EXERCISE MATERIALS>

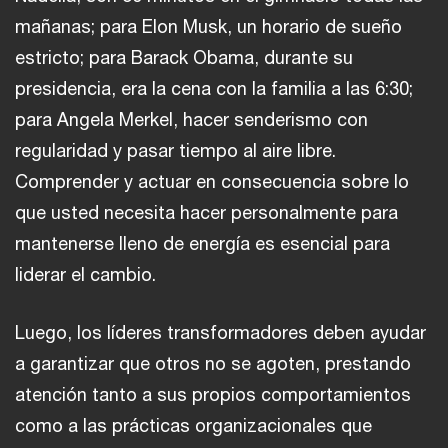
mañanas; para Elon Musk, un horario de sueño
estricto; para Barack Obama, durante su
presidencia, era la cena con la familia a las 6:30;
para Angela Merkel, hacer senderismo con
regularidad y pasar tiempo al aire libre.
Comprender y actuar en consecuencia sobre lo
que usted necesita hacer personalmente para
mantenerse lleno de energía es esencial para
liderar el cambio.
Luego, los líderes transformadores deben ayudar
a garantizar que otros no se agoten, prestando
atención tanto a sus propios comportamientos
como a las prácticas organizacionales que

EXERCISE> Where a line in the records above contains the string "hacer", copy that line.

WORKED SOLUTION>
para Angela Merkel, hacer senderismo con
que usted necesita hacer personalmente para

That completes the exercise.